Me quedé pensando. Estaba de pie, en una esquina del bar al que había huido para asegurar la señal del móvil, evitar el ruido y a los curiosos. Me quedé mirando por el ventanal el aire gris, la lluvia ligera que, a fuerza de insistir, había dejado charcos junto a los túneles de embarque, plegados como paraguas. Había algo penoso y hermoso en aquella desolación tan habitada.
—¿Pedro? Soy Federico.
—¿No te ibas hoy? ¿Dónde estás?
—En Barajas. Se ha retrasado el vuelo. Te llamo porque acabo de hablar con María Rosa de la Cierva. Y le he dicho que tenía decidido irme.
—Yo creo que es una mala decisión, ya te lo dije ayer.
—Sí, ya lo hablamos. Ella piensa lo mismo, pero dice que Coronel ha actuado por su cuenta, que se le dijo que hablara conmigo para que siguiera, no para que me fuera.
—¿Cuál es el problema, entonces?
—Que no puedo aceptar sólo un año y además solo, porque César podría firmar más y Nacho está en plantilla.

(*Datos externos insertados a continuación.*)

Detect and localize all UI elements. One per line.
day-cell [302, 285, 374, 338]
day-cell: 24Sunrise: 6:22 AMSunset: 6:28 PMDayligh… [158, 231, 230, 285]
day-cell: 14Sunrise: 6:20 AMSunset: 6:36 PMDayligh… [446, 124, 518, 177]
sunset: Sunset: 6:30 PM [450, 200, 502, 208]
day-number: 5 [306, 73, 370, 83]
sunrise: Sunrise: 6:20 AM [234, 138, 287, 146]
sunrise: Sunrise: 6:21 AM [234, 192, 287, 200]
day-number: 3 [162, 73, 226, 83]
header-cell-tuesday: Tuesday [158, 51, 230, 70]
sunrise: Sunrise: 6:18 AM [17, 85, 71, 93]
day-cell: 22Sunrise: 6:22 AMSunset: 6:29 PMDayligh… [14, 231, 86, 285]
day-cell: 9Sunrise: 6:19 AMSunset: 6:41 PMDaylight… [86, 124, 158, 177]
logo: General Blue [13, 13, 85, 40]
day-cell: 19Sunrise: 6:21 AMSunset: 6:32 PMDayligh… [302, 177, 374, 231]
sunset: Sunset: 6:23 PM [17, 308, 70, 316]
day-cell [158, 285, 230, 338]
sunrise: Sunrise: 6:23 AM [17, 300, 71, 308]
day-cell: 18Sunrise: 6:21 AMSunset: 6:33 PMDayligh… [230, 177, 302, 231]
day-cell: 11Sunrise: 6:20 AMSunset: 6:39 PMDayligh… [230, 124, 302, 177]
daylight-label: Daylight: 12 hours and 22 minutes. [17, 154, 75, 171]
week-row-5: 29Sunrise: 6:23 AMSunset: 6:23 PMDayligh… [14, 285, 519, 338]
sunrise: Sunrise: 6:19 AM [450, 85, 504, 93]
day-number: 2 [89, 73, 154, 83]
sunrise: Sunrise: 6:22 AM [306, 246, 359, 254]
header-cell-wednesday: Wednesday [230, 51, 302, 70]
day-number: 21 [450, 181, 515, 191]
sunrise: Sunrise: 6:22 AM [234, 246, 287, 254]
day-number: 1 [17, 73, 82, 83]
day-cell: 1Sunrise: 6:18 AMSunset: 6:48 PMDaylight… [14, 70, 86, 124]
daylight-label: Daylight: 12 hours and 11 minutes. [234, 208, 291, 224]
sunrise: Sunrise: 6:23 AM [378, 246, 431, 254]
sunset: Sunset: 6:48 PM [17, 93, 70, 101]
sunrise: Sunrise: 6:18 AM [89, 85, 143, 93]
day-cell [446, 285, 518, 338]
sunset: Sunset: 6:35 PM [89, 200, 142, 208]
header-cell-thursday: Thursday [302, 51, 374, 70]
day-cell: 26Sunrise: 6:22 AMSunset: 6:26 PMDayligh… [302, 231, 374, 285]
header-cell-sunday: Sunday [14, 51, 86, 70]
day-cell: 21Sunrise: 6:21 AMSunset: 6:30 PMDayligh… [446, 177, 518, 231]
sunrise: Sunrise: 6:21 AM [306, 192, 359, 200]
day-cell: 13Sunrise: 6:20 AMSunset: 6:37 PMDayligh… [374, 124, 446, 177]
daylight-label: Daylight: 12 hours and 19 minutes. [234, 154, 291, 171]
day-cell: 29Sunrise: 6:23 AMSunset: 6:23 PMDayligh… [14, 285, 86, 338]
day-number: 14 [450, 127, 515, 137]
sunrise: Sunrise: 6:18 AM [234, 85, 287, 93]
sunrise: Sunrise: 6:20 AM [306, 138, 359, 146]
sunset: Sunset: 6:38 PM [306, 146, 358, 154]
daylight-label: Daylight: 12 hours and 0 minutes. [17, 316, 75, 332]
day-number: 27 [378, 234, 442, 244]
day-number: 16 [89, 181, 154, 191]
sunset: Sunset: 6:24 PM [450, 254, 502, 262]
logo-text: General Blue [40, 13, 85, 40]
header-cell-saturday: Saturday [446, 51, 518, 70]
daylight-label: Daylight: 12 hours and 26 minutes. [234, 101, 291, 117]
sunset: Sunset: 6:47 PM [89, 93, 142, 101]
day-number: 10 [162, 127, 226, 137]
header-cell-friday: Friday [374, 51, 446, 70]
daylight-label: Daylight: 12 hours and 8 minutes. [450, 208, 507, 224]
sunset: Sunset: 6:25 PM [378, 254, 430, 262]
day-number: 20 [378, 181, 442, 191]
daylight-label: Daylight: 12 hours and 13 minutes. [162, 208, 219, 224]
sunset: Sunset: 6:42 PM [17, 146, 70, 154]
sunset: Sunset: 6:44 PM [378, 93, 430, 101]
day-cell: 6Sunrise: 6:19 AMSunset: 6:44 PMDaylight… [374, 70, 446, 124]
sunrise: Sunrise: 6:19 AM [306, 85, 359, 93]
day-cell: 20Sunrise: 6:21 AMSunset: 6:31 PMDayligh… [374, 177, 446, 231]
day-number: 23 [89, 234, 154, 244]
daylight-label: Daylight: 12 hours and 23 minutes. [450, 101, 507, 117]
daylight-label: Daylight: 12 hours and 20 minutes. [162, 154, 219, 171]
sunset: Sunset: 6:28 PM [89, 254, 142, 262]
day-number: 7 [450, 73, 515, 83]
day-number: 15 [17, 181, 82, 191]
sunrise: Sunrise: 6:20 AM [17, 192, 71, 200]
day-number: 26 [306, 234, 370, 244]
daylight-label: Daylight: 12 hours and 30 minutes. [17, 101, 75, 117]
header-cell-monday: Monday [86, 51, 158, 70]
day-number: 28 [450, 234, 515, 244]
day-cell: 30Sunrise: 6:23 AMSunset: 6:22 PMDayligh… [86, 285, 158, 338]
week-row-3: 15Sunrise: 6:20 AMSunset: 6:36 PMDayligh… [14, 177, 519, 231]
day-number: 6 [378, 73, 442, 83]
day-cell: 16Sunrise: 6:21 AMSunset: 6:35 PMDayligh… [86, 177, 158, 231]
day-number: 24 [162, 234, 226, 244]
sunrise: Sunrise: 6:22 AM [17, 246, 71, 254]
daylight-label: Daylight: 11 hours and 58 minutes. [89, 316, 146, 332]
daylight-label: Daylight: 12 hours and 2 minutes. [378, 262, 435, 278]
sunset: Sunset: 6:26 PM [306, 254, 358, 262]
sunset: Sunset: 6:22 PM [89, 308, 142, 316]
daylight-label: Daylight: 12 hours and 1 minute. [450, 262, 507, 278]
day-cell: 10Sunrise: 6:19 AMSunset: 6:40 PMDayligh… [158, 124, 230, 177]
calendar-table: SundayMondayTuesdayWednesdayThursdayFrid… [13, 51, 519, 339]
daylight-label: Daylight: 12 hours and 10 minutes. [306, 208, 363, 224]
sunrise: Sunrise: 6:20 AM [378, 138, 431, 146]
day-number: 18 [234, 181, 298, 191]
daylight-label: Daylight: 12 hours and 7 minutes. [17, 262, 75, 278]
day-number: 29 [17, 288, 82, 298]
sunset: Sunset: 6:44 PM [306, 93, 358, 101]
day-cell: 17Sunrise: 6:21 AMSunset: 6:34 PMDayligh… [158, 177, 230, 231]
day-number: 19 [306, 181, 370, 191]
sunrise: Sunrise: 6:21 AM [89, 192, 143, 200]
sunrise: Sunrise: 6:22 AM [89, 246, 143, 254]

Es una forma suavona, marca de la casa, de romper el grupo sin que se note mucho. Pero desde dentro y desde fuera se notará, faltaría más. Sería un año fatal, y eso si lo terminaba, que no creo. Tendría que dejarlo a la mitad.

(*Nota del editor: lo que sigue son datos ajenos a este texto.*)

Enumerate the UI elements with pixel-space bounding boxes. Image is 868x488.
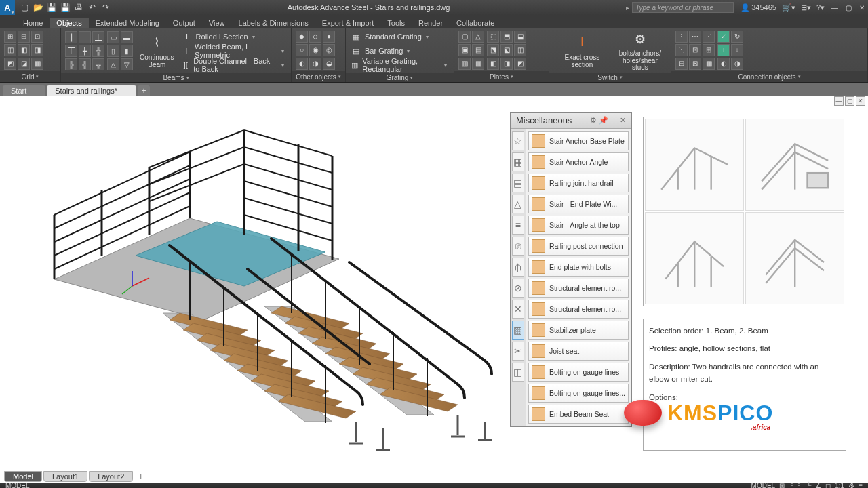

—¿Y no se puede hacer algo para arreglarlo?
—Te llamo precisamente para eso. María Rosa cree que puede reconducirlo, pero no debe trascender nada hasta el lunes. Yo estaré de vuelta, ella ya habrá hablado con Rouco y me dirá lo que haya.
—Por mí no te preocupes, que no se sabrá nada. Total, para el lunes queda poco. Vale la pena esperar. Oye, yo lo he pensado esta noche y creo que sería una gran pérdida si te fueras de la COPE. Sería el gran triunfo de los enemigos. Y no tienes una radio a donde ir. Bueno, Intereconomía, pero no es lo mismo. Es empezar desde cero y en una empresa ajena.
—Bueno, para acabar de arreglarlo, tengo el juicio de Gallardón en unos días.
—Ya lo sé. Me ha llegado la citación. Otro motivo para seguir en la COPE.
—No estoy yo tan seguro. Pero, en todo caso, el contrato acaba en junio, así que el juicio de Gallardón y el de Zarzalejos me pillarán en la COPE. Eso sí es seguro.
—Bueno, bueno. Tú piénsalo bien en Saint Louis. Pero para quedarte.
—Sólo un año, te digo que sería un error. Pero, en fin, si Iberia no sirve para pensar las cosas, nada servirá. Te llamo si hay novedades.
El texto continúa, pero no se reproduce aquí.